Hierarcha o zamachu na wolność religijną i ataku Jana Pawła II
Abp Jędraszewski ocenił również, że mamy do czynienia z zamachem na wolność religijną.
- Przecież pojawiają się takie głosy w dzisiejszej Polsce, żeby usunąć religię ze szkół. Inni domagają się "opiłowania katolików". Byliśmy świadkami budzącej przerażenie kampanii uderzającej w samą świętość kardynała Karola Wojtyły i świętego Jana Pawła II Wielkiego. Świat nie mógł tego pojąć, jak Polska mogła na raz odwrócić się od najwspanialszego wśród rodu Polaków - i to na podstawie esbeckich dokumentów - mówił hierarcha.
Metropolita krakowski przypominał słowa kard.

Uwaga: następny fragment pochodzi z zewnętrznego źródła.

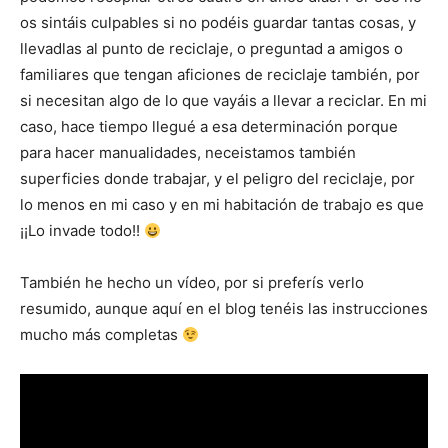
os sintáis culpables si no podéis guardar tantas cosas, y
llevadlas al punto de reciclaje, o preguntad a amigos o
familiares que tengan aficiones de reciclaje también, por
si necesitan algo de lo que vayáis a llevar a reciclar. En mi
caso, hace tiempo llegué a esa determinación porque
para hacer manualidades, neceistamos también
superficies donde trabajar, y el peligro del reciclaje, por
lo menos en mi caso y en mi habitación de trabajo es que
¡¡Lo invade todo!!
También he hecho un vídeo, por si preferís verlo
resumido, aunque aquí en el blog tenéis las instrucciones
mucho más completas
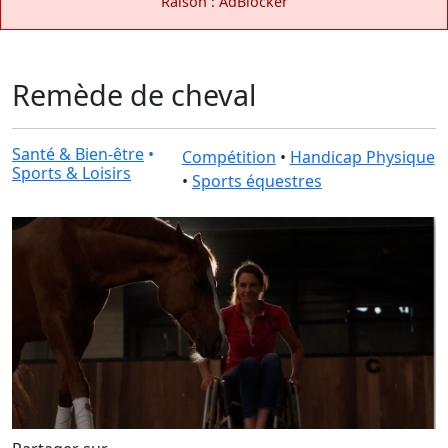
Raison : AdBlocker
Remède de cheval
Santé & Bien-être
•
Compétition
•
Handicap Physique
Sports & Loisirs
•
Sports équestres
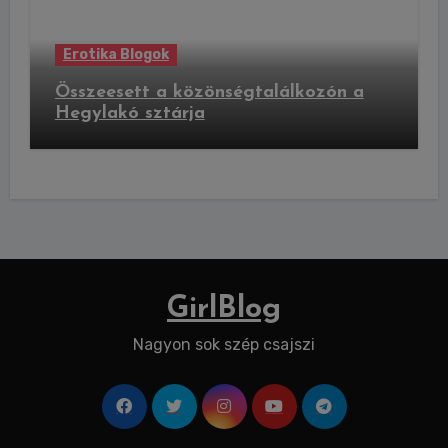
Erotika Blogok
Összeesett a közönségtalálkozón a
Hegylakó sztárja
GirlBlog
Nagyon sok szép csajszi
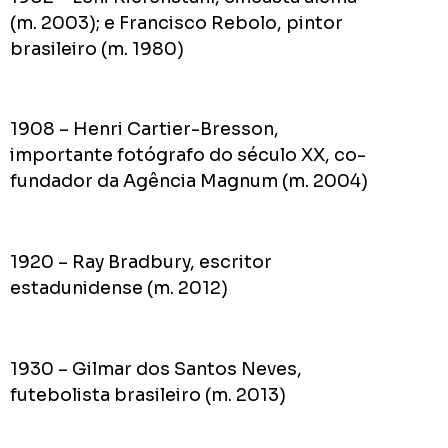
(m. 2003); e Francisco Rebolo, pintor
brasileiro (m. 1980)
1908 – Henri Cartier-Bresson,
importante fotógrafo do século XX, co-
fundador da Agência Magnum (m. 2004)
1920 – Ray Bradbury, escritor
estadunidense (m. 2012)
1930 – Gilmar dos Santos Neves,
futebolista brasileiro (m. 2013)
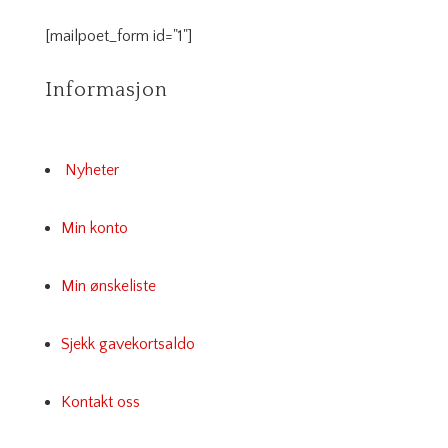
[mailpoet_form id="1"]
Informasjon
Nyheter
Min konto
Min ønskeliste
Sjekk gavekortsaldo
Kontakt oss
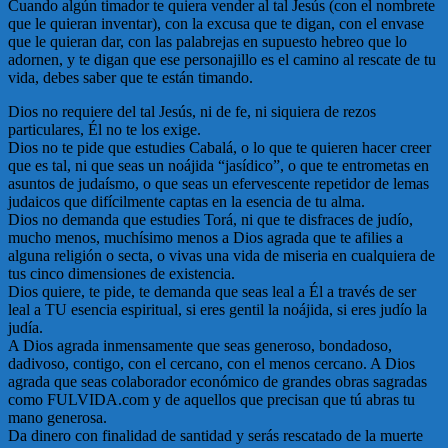
Cuando algún timador te quiera vender al tal Jesús (con el nombrete
que le quieran inventar), con la excusa que te digan, con el envase
que le quieran dar, con las palabrejas en supuesto hebreo que lo
adornen, y te digan que ese personajillo es el camino al rescate de tu
vida, debes saber que te están timando.
Dios no requiere del tal Jesús, ni de fe, ni siquiera de rezos
particulares, Él no te los exige.
Dios no te pide que estudies Cabalá, o lo que te quieren hacer creer
que es tal, ni que seas un noájida “jasídico”, o que te entrometas en
asuntos de judaísmo, o que seas un efervescente repetidor de lemas
judaicos que difícilmente captas en la esencia de tu alma.
Dios no demanda que estudies Torá, ni que te disfraces de judío,
mucho menos, muchísimo menos a Dios agrada que te afilies a
alguna religión o secta, o vivas una vida de miseria en cualquiera de
tus cinco dimensiones de existencia.
Dios quiere, te pide, te demanda que seas leal a Él a través de ser
leal a TU esencia espiritual, si eres gentil la noájida, si eres judío la
judía.
A Dios agrada inmensamente que seas generoso, bondadoso,
dadivoso, contigo, con el cercano, con el menos cercano. A Dios
agrada que seas colaborador económico de grandes obras sagradas
como FULVIDA.com y de aquellos que precisan que tú abras tu
mano generosa.
Da dinero con finalidad de santidad y serás rescatado de la muerte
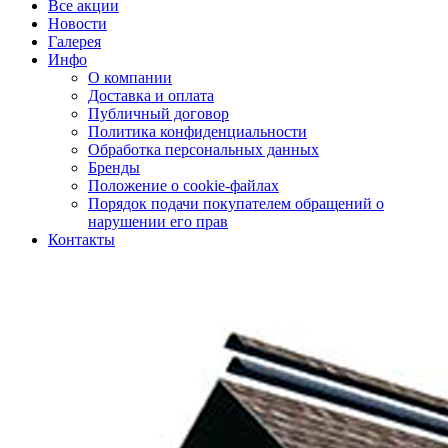
Все акции
Новости
Галерея
Инфо
О компании
Доставка и оплата
Публичный договор
Политика конфиденциальности
Обработка персональных данных
Бренды
Положение о cookie-файлах
Порядок подачи покупателем обращений о
нарушении его прав
Контакты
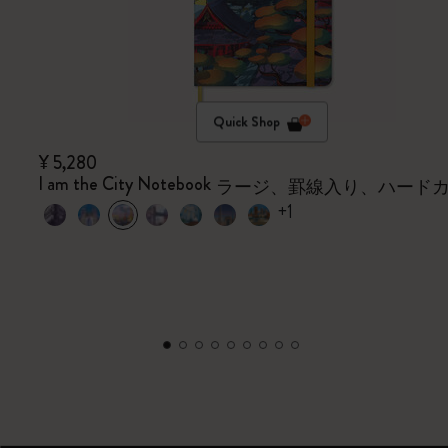
Quick Shop
¥ 5,280
I am the City Notebook
ラージ、罫線入り、ハード
+1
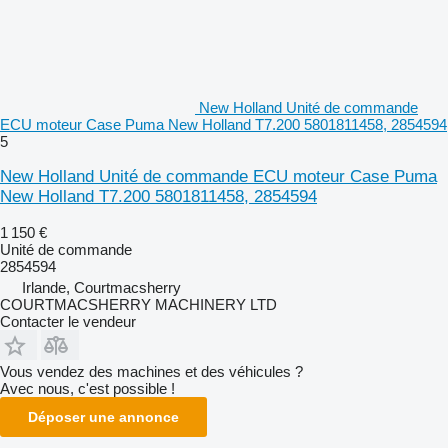
New Holland Unité de commande
ECU moteur Case Puma New Holland T7.200 5801811458, 2854594
5
New Holland Unité de commande ECU moteur Case Puma
New Holland T7.200 5801811458, 2854594
1 150 €
Unité de commande
2854594
Irlande, Courtmacsherry
COURTMACSHERRY MACHINERY LTD
Contacter le vendeur
Vous vendez des machines et des véhicules ?
Avec nous, c'est possible !
Déposer une annonce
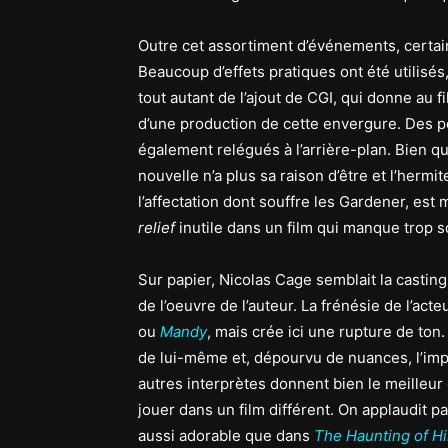
Outre cet assortiment d’événements, certai
Beaucoup d’effets pratiques ont été utilisé
tout autant de l’ajout de CGI, qui donne au f
d’une production de cette envergure. Des pe
également relégués à l’arrière-plan. Bien qu’
nouvelle n’a plus sa raison d’être et l’her
l’affectation dont souffre les Gardener, es
relief
inutile dans un film qui manque trop s
Sur papier, Nicolas Cage semblait la casting
de l’oeuvre de l’auteur. La frénésie de l’ac
ou
Mandy
, mais crée ici une rupture de ton
de lui-même et, dépourvu de nuances, l’im
autres interprètes donnent bien le meille
jouer dans un film différent. On applaudit p
aussi adorable que dans
The Haunting of Hi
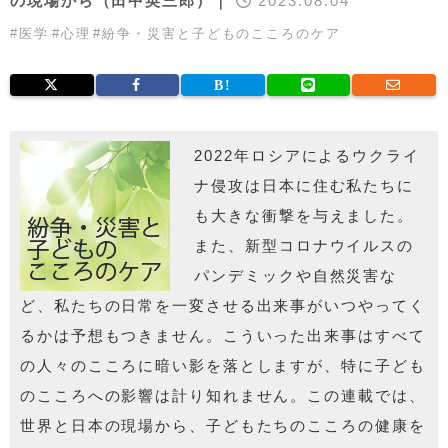
の現場から（田中英三郎）｜
2023.08.04
#
医学
#
心理
#
紛争・災害と子どものこころのケア
2022年ロシアによるウクライ
ナ侵攻は日本に住む私たちに
も大きな衝撃を与えました。
また、新型コロナウイルスの
パンデミックや自然災害な
ど、私たちの日常を一変させる出来事がいつやってく
るかは予想もつきません。こういった出来事はすべて
の人々のこころに暗い影を落としますが、特に子ども
のこころへの影響は計り知れません。この連載では、
世界と日本の現場から、子どもたちのこころの健康を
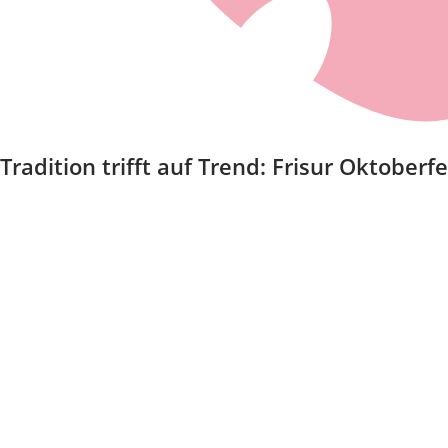
Tradition trifft auf Trend: Frisur Oktoberf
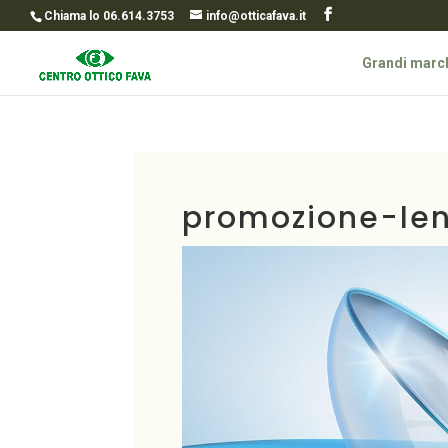
Chiama lo 06.614.3753
info@otticafava.it
Grandi marc
promozione-le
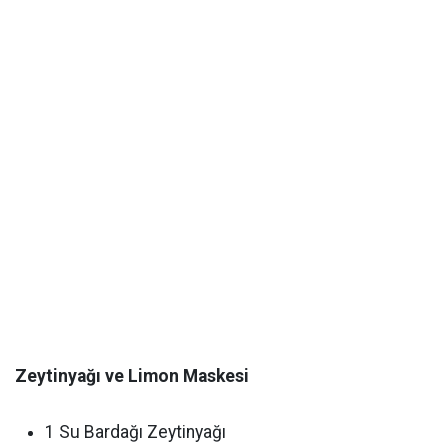
Zeytinyağı ve Limon Maskesi
1 Su Bardağı Zeytinyağı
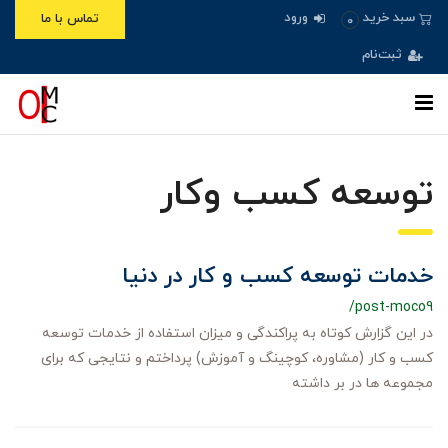
ورود
سبد خرید
تماس با ما
0
ثبت‌نام
توسعه کسب وکار
خدمات توسعه کسب و کار در دنیا
/post-moco9
در این گزارش کوتاه به پراکندگی و میزان استفاده از خدمات توسعه
کسب و کار (مشاوره، کوچینگ و آموزش) پرداختم و نتایجی که برای
مجموعه ها در بر داشته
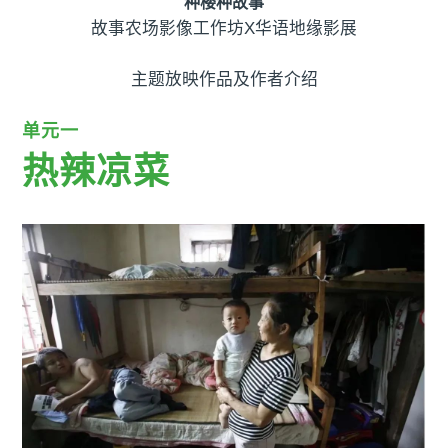
种楼种故事
故事农场影像工作坊X华语地缘影展
主题放映作品及作者介绍
单元一
热辣凉菜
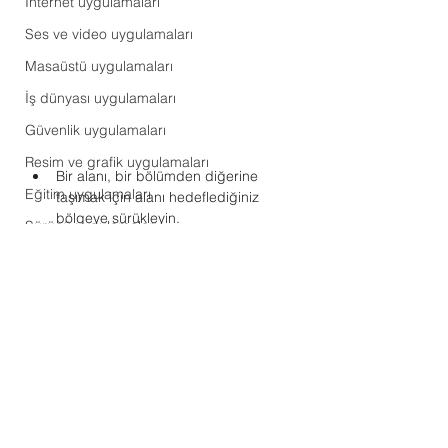
Internet uygulamaları
Ses ve video uygulamaları
Masaüstü uygulamaları
İş dünyası uygulamaları
Güvenlik uygulamaları
Resim ve grafik uygulamaları
Bir alanı, bir bölümden diğerine 
Eğitim uygulamaları
taşımak için alanı hedeflediğiniz 
bölgeye sürükleyin.
Sürücü uygulamaları
Microsoft Excel
Verimlilik uygulamaları
Office
Eğlence uygulamaları
Ses ve müzik uygulamaları
Format dönüştürme uygulamaları
Hepsini Gör
Son Yazılar
Windows işletim sistemi
MAC işletim sistemi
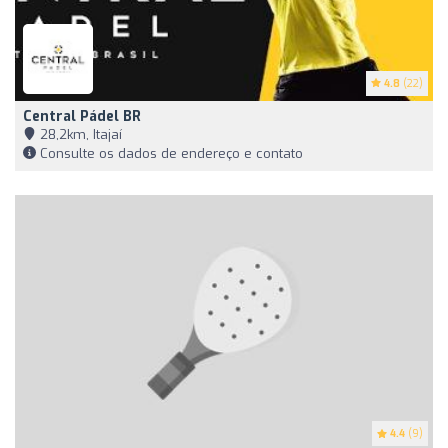
4.8
(22)
Central Pádel BR
28,2km, Itajaí
Consulte os dados de endereço e contato
4.4
(9)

Stefana Wyszyńskiego wypowiedziane 60 lat temu w Ludźmierzu: "Módlcie się o wolność Kościoła w ojczyźnie naszej, o wolność waszą, o prawo do prawdy, abyście mogli bez przeszkód uczyć swoje dzieci świętej wiary, módlcie się o sprawiedliwość i szacunek w Polsce, abyście nareszcie poczuli, że rządzą nami sercem, a nie policją, abyście odczuli, że nie jesteśmy obcy w ojczyźnie naszej, że nie jesteśmy obywatelami gorszymi, drugiego rzędu dlatego tylko, że wierzymy i miłujemy Boga".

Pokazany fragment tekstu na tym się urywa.